Psychoanalytic theories became incorporated within personality psychology proper and began to have a significant influence on how personality psychologists thought about and empirically studied human individuality.

1950 - 1970

Specialized psychology departments.

After WWII, more attention was given to psychology, and personality psychology in particular.

Specializations were developed, such as clinical, counseling, and industrial/organizational psychology.

Increased federal funding supported personality research in laboratories and field settings.

Personality psychologists focused their research efforts on the examination and elaboration of particular personality constructs, such as extraversion, anxiety, and the need for achievement.

Personality psychology turned away from the grand theories of the 1930s and 1940s and came to focus instead on problems and controversies concerning personality measurement. Most influential, however, was Mischel’s (1968, 1973) critique, in which he argued against explanations of human behavior based on internal personality traits and in favor of explanations that focused on the situational and cognitive/social-learning determinants of behavior.

1970 - Present

The Big Five model: The phase began with critique and pervasive doubt concerning the legitimacy and worth of personality studies, but it evolved by the mid-1980s into a broad sense of renewal and revitalization.
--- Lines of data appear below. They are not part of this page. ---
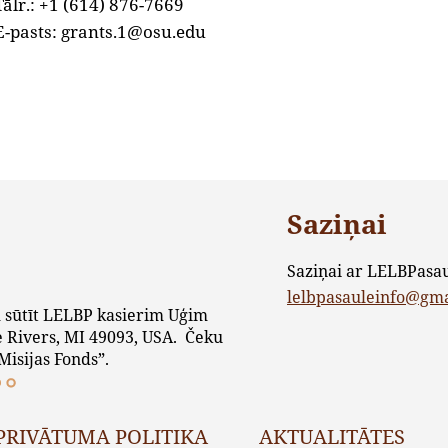
Tālr.: +1 (614) 876-7669
E-pasts: grants.1@osu.edu
Saziņai
Saziņai ar LELBPasa
lelbpasauleinfo@gm
 sūtīt LELBP kasierim Uģim
 Rivers, MI 49093, USA. Čeku
Misijas Fonds”.
PRIVĀTUMA POLITIKA
AKTUALITĀTES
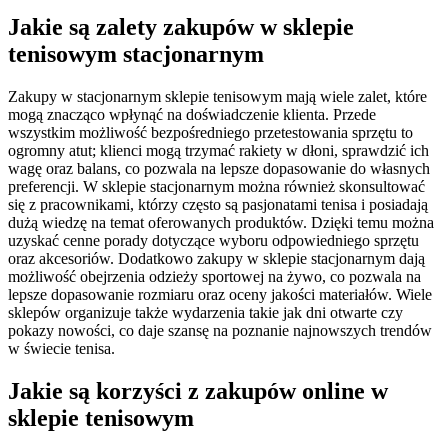
Jakie są zalety zakupów w sklepie
tenisowym stacjonarnym
Zakupy w stacjonarnym sklepie tenisowym mają wiele zalet, które
mogą znacząco wpłynąć na doświadczenie klienta. Przede
wszystkim możliwość bezpośredniego przetestowania sprzętu to
ogromny atut; klienci mogą trzymać rakiety w dłoni, sprawdzić ich
wagę oraz balans, co pozwala na lepsze dopasowanie do własnych
preferencji. W sklepie stacjonarnym można również skonsultować
się z pracownikami, którzy często są pasjonatami tenisa i posiadają
dużą wiedzę na temat oferowanych produktów. Dzięki temu można
uzyskać cenne porady dotyczące wyboru odpowiedniego sprzętu
oraz akcesoriów. Dodatkowo zakupy w sklepie stacjonarnym dają
możliwość obejrzenia odzieży sportowej na żywo, co pozwala na
lepsze dopasowanie rozmiaru oraz oceny jakości materiałów. Wiele
sklepów organizuje także wydarzenia takie jak dni otwarte czy
pokazy nowości, co daje szansę na poznanie najnowszych trendów
w świecie tenisa.
Jakie są korzyści z zakupów online w
sklepie tenisowym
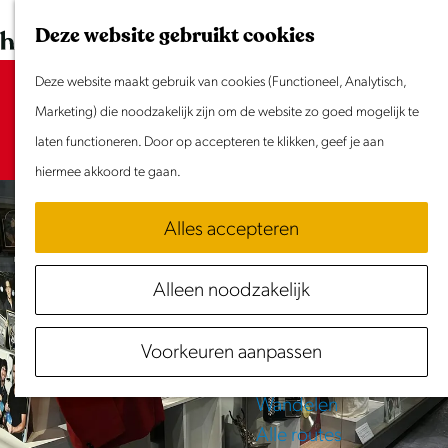
Dit weekend
G
K
Z
Deze website gebruikt cookies
Evenement aanmelden
a
a
o
M
n
Deze website maakt gebruik van cookies (Functioneel, Analytisch,
a
e
e
Sorry, deze activiteit is niet meer
Doen & Beleven
a
Marketing) die noodzakelijk zijn om de website zo goed mogelijk te
r
k
n
beschikbaar. Bekijk het
Zomer in Laag Holland
actuele aanbod
a
laten functioneren. Door op accepteren te klikken, geef je aan
t
e
u
voor de beschikbare opties.
Met kinderen
r
hiermee akkoord te gaan.
n
Cultuur & Erfgoed
d
Samen eropuit
Alles accepteren
e
Rust & Stilte
h
Activiteiten
Alleen noodzakelijk
o
Routes
m
Fietsen
Voorkeuren aanpassen
e
Varen
p
Wandelen
a
Alle routes
g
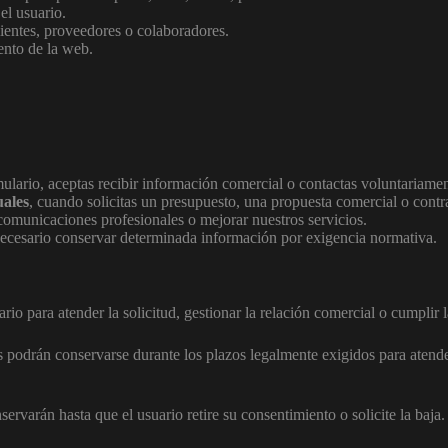
el usuario.
lientes, proveedores o colaboradores.
ento de la web.
mulario, aceptas recibir información comercial o contactas voluntariame
uales
, cuando solicitas un presupuesto, una propuesta comercial o contra
comunicaciones profesionales o mejorar nuestros servicios.
necesario conservar determinada información por exigencia normativa.
io para atender la solicitud, gestionar la relación comercial o cumplir l
s podrán conservarse durante los plazos legalmente exigidos para atender
rvarán hasta que el usuario retire su consentimiento o solicite la baja.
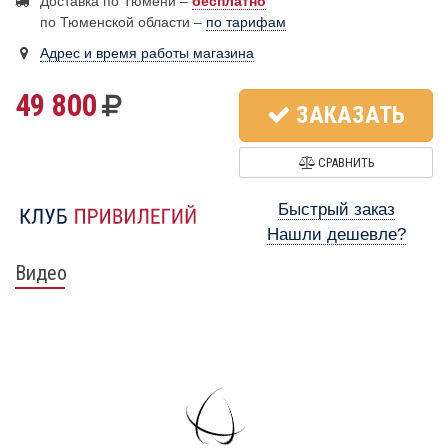
Доставка по Тюмени –
бесплатно
по Тюменской области –
по тарифам
Адрес и время работы магазина
49 800
ЗАКАЗАТЬ
СРАВНИТЬ
Быстрый заказ
Нашли дешевле?
Видео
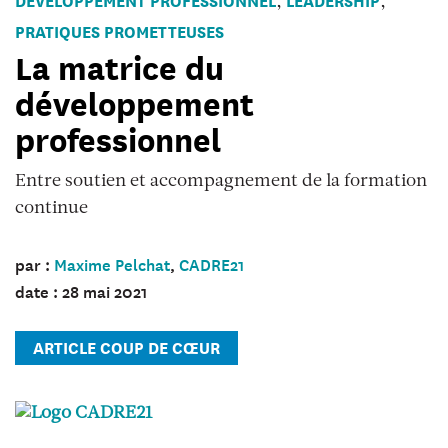
,
,
teachers
PRATIQUES PROMETTEUSES
working
La matrice du
on
développement
a
computer
professionnel
Entre soutien et accompagnement de la formation
continue
par :
Maxime Pelchat
,
CADRE21
date : 28 mai 2021
ARTICLE COUP DE CŒUR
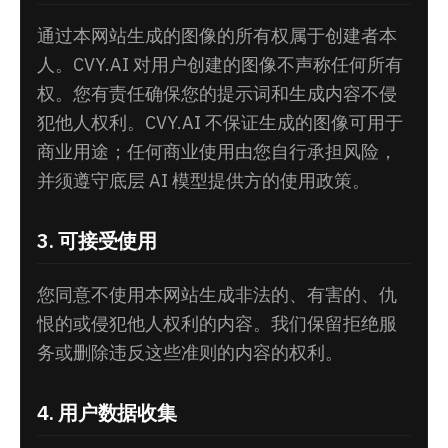
通过本网站生成的图像的所有权属于创建者本
人。CVY.AI 对用户创建的图像不声称任何所有
权。您有责任确保您的提示词和生成内容不侵
犯他人权利。CVY.AI 不保证生成的图像可用于
商业用途；任何商业使用由您自行承担风险，
并须遵守底层 AI 模型提供方的使用政策。
3. 可接受使用
您同意不使用本网站生成非法的、有害的、仇
恨的或侵犯他人权利的内容。我们保留拒绝服
务或删除违反这些准则的内容的权利。
4. 用户数据收集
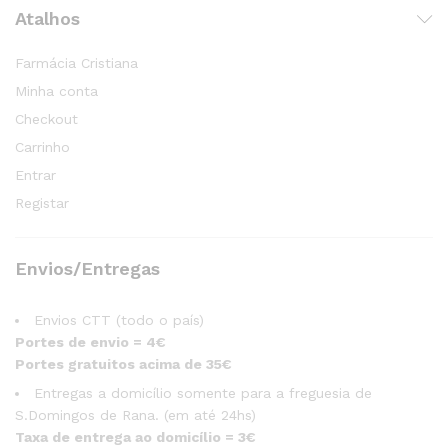
Atalhos
Farmácia Cristiana
Minha conta
Checkout
Carrinho
Entrar
Registar
Envios/Entregas
Envios CTT (todo o país)
Portes de envio = 4€
Portes gratuitos acima de 35€
Entregas a domicílio somente para a freguesia de
S.Domingos de Rana. (em até 24hs)
Taxa de entrega ao domicílio = 3€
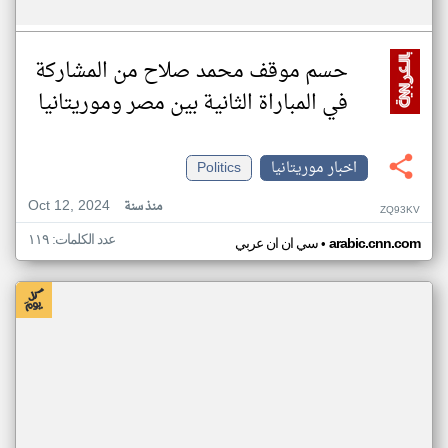
حسم موقف محمد صلاح من المشاركة
في المباراة الثانية بين مصر وموريتانيا
اخبار موريتانيا
Politics
Oct 12, 2024
منذ سنة
ZQ93KV
عدد الكلمات: ١١٩
•
arabic.cnn.com
سي ان ان عربي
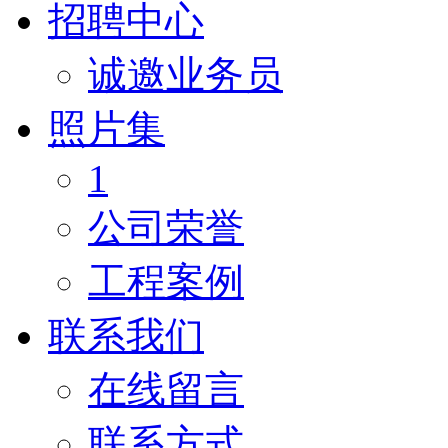
招聘中心
诚邀业务员
照片集
1
公司荣誉
工程案例
联系我们
在线留言
联系方式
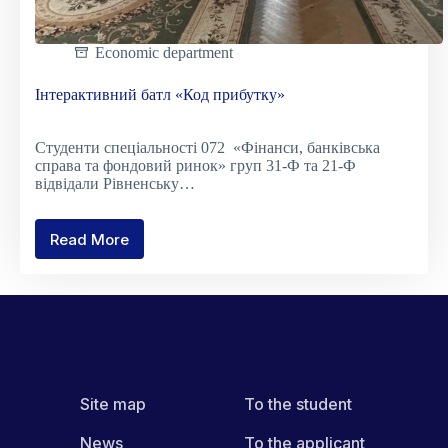
Economic department
Інтерактивний батл «Код прибутку»
Студенти спеціальності 072 «Фінанси, банківська
справа та фондовий ринок» груп 31-Ф та 21-Ф
відвідали Рівненську…
Read More
Інтерактивний
батл
«Код
прибутку»
Site map
To the student
News
To the applicant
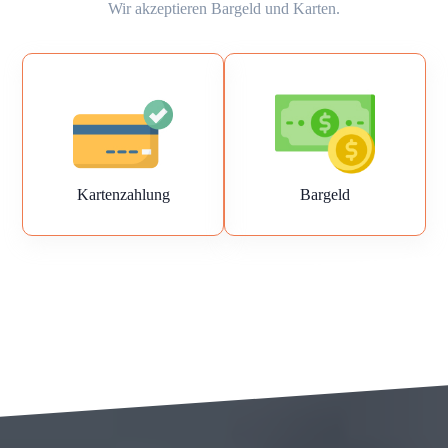
Wir akzeptieren Bargeld und Karten.
Kartenzahlung
Bargeld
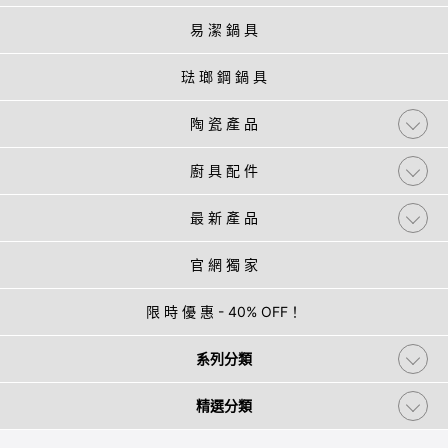
易 潔 鍋 具
琺 瑯 鋼 鍋 具
陶 瓷 產 品
廚 具 配 件
最 新 產 品
官 網 獨 家
限 時 優 惠 - 40% OFF！
系列分類
精選分類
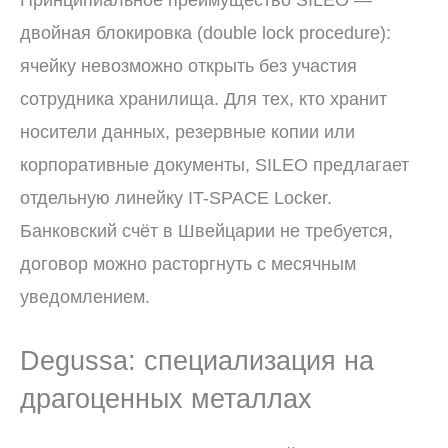
двойная блокировка (double lock procedure):
ячейку невозможно открыть без участия
сотрудника хранилища. Для тех, кто хранит
носители данных, резервные копии или
корпоративные документы, SILEO предлагает
отдельную линейку IT-SPACE Locker.
Банковский счёт в Швейцарии не требуется,
договор можно расторгнуть с месячным
уведомлением.
Degussa: специализация на
драгоценных металлах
In the late 1960s and early 1970s, psychologists delivered a series of devastating critiques of personality psychology that threw the field into a crisis. For example; Carlson (1971) chastised personality psychologists for ignoring the grand theories of the early years and straying away from their implicit mandate to study real lives and whole persons in depth. Personality psychologists have refined new research methodologies for the scientific study of persons.

Contemporary research in personality has become more sensitive to the complex interactions of internal personality variables and external situational factors in the prediction of behavior (Kenrick & Funder, 1988).

Renewed interest in integrative personality theory and a renewed commitment to studying whole persons in their full biographical complexity.

Reference

McAdams, D. (2006). The person: A new introduction to personality psychology. (4th ed.).Hoboken, NJ: John Wiley & Sons.